Efficacy of moxifloxacin in the treatment of bronchial colonisation in COPD

¹ Fundació Clínic, Institut D'Investigacions Biomèdiques August Pi i Sunyer (IDIBAPS), ² Dept of Pneumology, Hospital Germans Trias i Pujol, Autonomous University of Barcelona, ³ Dept of Pneumology, Hospital Germans Trias i Pujol, Ciber de Enfermedades Respiratorias (CIBERES), ⁴ Medical Dept, Bayer Schering Pharma, and ⁵ Dept of Pneumology, Institut Clínic del Tòrax (IDIBAPS), Hospital Clínic, Ciber de Enfermedades Respiratorias (CIBERES), Universitat de Barcelona, Barcelona, Spain.

CORRESPONDENCE: M. Miravitlles, Servei de Pneumologia, Hospital Clínic, Villarroel 170, 08036 Barcelona, Spain. E-mail: marcm{at}clinic.ub.es

Keywords: Antibiotics, bacterial colonisation, chronic obstructive pulmonary disease, moxifloxacin

Received: December 24, 2008
Accepted April 2, 2009

This study was designed to investigate the efficacy of moxifloxacin for the eradication of bacterial colonisation of the airways in patients with moderate-to-severe chronic obstructive pulmonary disease (COPD).

Out of 119 stable patients with COPD screened, 40 (mean age 69 yrs, mean forced expiratory volume in 1 s 50% predicted) were colonised with potentially pathogenic microorganisms (PPMs) and were included in a randomised, double-blind, placebo-controlled trial with moxifloxacin 400 mg daily for 5 days.
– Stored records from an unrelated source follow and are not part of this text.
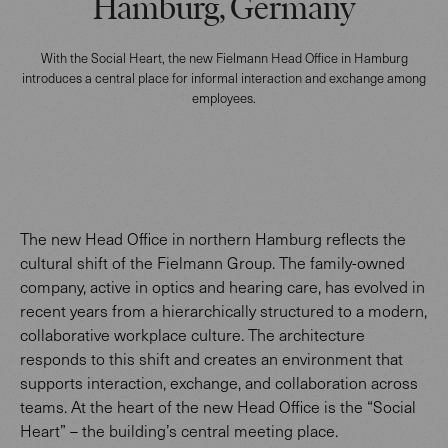
Hamburg, Germany
With the Social Heart, the new Fielmann Head Office in Hamburg
introduces a central place for informal interaction and exchange among
employees.
The new Head Office in northern Hamburg reflects the
cultural shift of the Fielmann Group. The family-owned
company, active in optics and hearing care, has evolved in
recent years from a hierarchically structured to a modern,
collaborative workplace culture. The architecture
responds to this shift and creates an environment that
supports interaction, exchange, and collaboration across
teams. At the heart of the new Head Office is the “Social
Heart” – the building’s central meeting place.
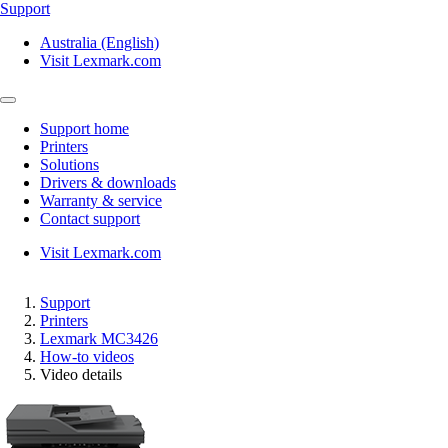
Support
Australia (English)
Visit Lexmark.com
Support home
Printers
Solutions
Drivers & downloads
Warranty & service
Contact support
Visit Lexmark.com
Support
Printers
Lexmark MC3426
How-to videos
Video details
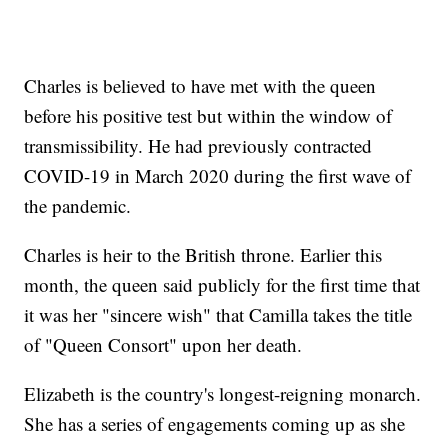
Charles is believed to have met with the queen
before his positive test but within the window of
transmissibility. He had previously contracted
COVID-19 in March 2020 during the first wave of
the pandemic.
Charles is heir to the British throne. Earlier this
month, the queen said publicly for the first time that
it was her "sincere wish" that Camilla takes the title
of "Queen Consort" upon her death.
Elizabeth is the country's longest-reigning monarch.
She has a series of engagements coming up as she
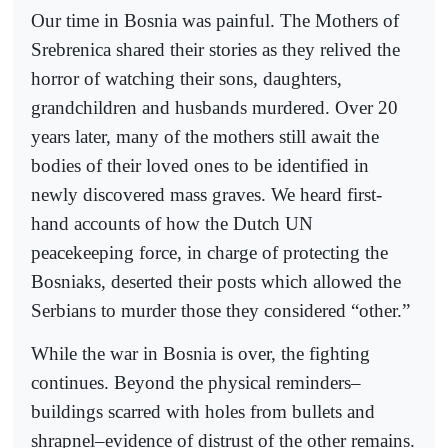
Our time in Bosnia was painful. The Mothers of
Srebrenica shared their stories as they relived the
horror of watching their sons, daughters,
grandchildren and husbands murdered. Over 20
years later, many of the mothers still await the
bodies of their loved ones to be identified in
newly discovered mass graves. We heard first-
hand accounts of how the Dutch UN
peacekeeping force, in charge of protecting the
Bosniaks, deserted their posts which allowed the
Serbians to murder those they considered “other.”
While the war in Bosnia is over, the fighting
continues. Beyond the physical reminders–
buildings scarred with holes from bullets and
shrapnel–evidence of distrust of the other remains.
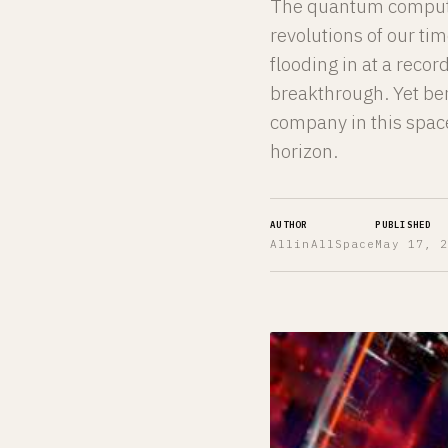
The quantum computin
revolutions of our tim
flooding in at a reco
breakthrough. Yet ben
company in this space
horizon.
AUTHOR
PUBLISHED
AllinAllSpace
May 17, 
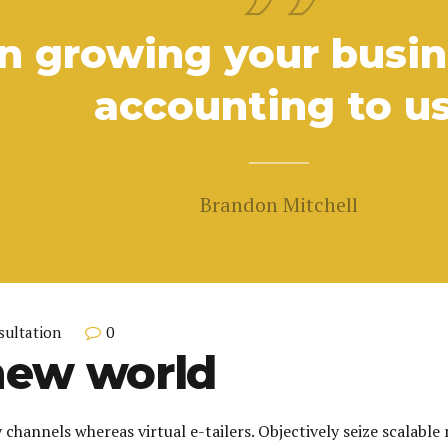
n growing your busine
accounting to us
Brandon Mitchell
0
sultation
new world
 channels whereas virtual e-tailers. Objectively seize scalable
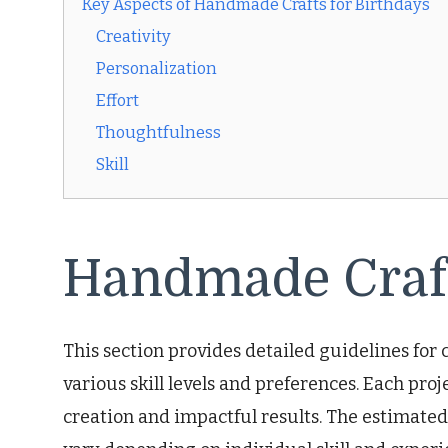
Key Aspects of Handmade Crafts for Birthdays
Creativity
Personalization
Effort
Thoughtfulness
Skill
Handmade Craft
This section provides detailed guidelines for c
various skill levels and preferences. Each pro
creation and impactful results. The estimat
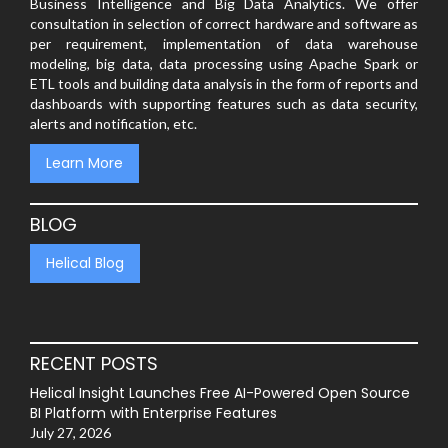
Business Intelligence and Big Data Analytics. We offer
consultation in selection of correct hardware and software as
per requirement, implementation of data warehouse
modeling, big data, data processing using Apache Spark or
ETL tools and building data analysis in the form of reports and
dashboards with supporting features such as data security,
alerts and notification, etc.
Learn More
BLOG
Helical Blog
RECENT POSTS
Helical Insight Launches Free AI-Powered Open Source
BI Platform with Enterprise Features
July 27, 2026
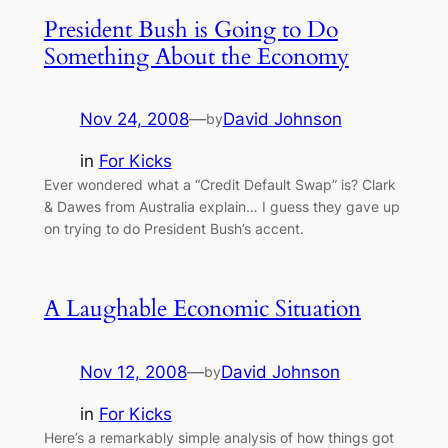
President Bush is Going to Do
Something About the Economy
Nov 24, 2008
—
David Johnson
by
in
For Kicks
Ever wondered what a “Credit Default Swap” is? Clark
& Dawes from Australia explain… I guess they gave up
on trying to do President Bush’s accent.
A Laughable Economic Situation
Nov 12, 2008
—
David Johnson
by
in
For Kicks
Here’s a remarkably simple analysis of how things got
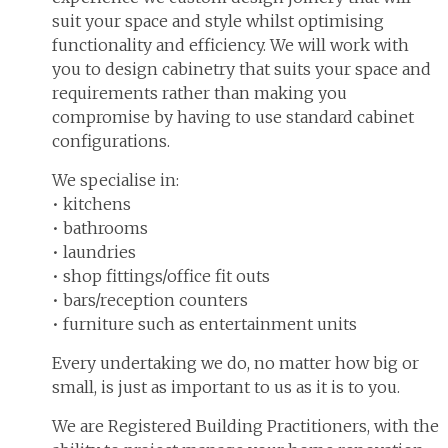
suit your space and style whilst optimising
functionality and efficiency. We will work with
you to design cabinetry that suits your space and
requirements rather than making you
compromise by having to use standard cabinet
configurations.
We specialise in:
• kitchens
• bathrooms
• laundries
• shop fittings/office fit outs
• bars/reception counters
• furniture such as entertainment units
Every undertaking we do, no matter how big or
small, is just as important to us as it is to you.
We are Registered Building Practitioners, with the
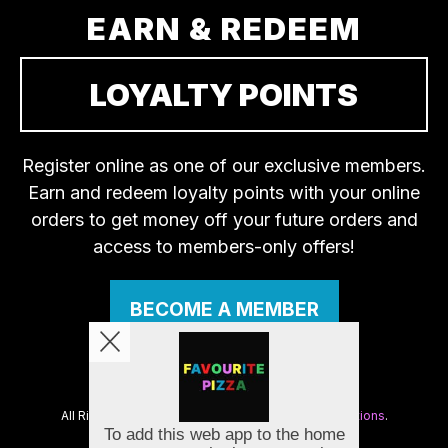
EARN & REDEEM
LOYALTY POINTS
Register online as one of our exclusive members.
Earn and redeem loyalty points with your online
orders to get money off your future orders and
access to members-only offers!
BECOME A MEMBER
Copyright © 2026
Favourite Pizza
All Rights Reserved.
Help, Policies, Terms & Conditions
.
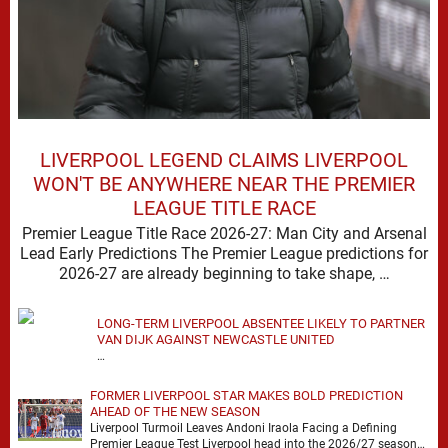
LIVERPOOL LEGEND CLAIMS LIVERPOOL
WON'T BE ANYWHERE NEAR THE PREMIER
LEAGUE TITLE RACE
Premier League Title Race 2026-27: Man City and Arsenal
Lead Early Predictions The Premier League predictions for
2026-27 are already beginning to take shape, …
LONG-TERM LIVERPOOL ABSENTEE LIKELY TO PARTNER
VAN DIJK AGAINST NEWCASTLE UNITED
…
FORMER LIVERPOOL STAR MAKES BOLD PREDICTION
AHEAD OF THE NEW SEASON
Liverpool Turmoil Leaves Andoni Iraola Facing a Defining
Premier League Test Liverpool head into the 2026/27 season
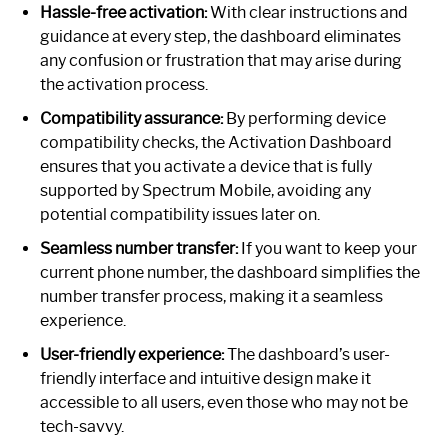
Hassle-free activation:
With clear instructions and
guidance at every step, the dashboard eliminates
any confusion or frustration that may arise during
the activation process.
Compatibility assurance:
By performing device
compatibility checks, the Activation Dashboard
ensures that you activate a device that is fully
supported by Spectrum Mobile, avoiding any
potential compatibility issues later on.
Seamless number transfer:
If you want to keep your
current phone number, the dashboard simplifies the
number transfer process, making it a seamless
experience.
User-friendly experience:
The dashboard’s user-
friendly interface and intuitive design make it
accessible to all users, even those who may not be
tech-savvy.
Eradication rates were 75% with moxifloxacin and 30% with placebo at 2 weeks (p = 0.01). Bacterial persistence at 8 weeks was still higher (not significantly) in the placebo arm (five (25%) out of 20 versus one (5%) out of 20; p = 0.18). The frequencies of acquisition of a new PPM were high and similar in both treatment groups; consequently, the prevalence of colonisation at 8 weeks was also similar between treatment arms. No difference was found in the number of patients with exacerbations during the 5-month follow-up. Only the acquisition of a new PPM during follow-up showed a statistically significant relationship with occurrence of an exacerbation.

Moxifloxacin was effective in eradicating PPMs in patients with positive sputum cultures. However, most patients were recolonised after 8 weeks of follow-up. Acquisition of a new strain of bacteria was associated with an increased risk of developing an exacerbation.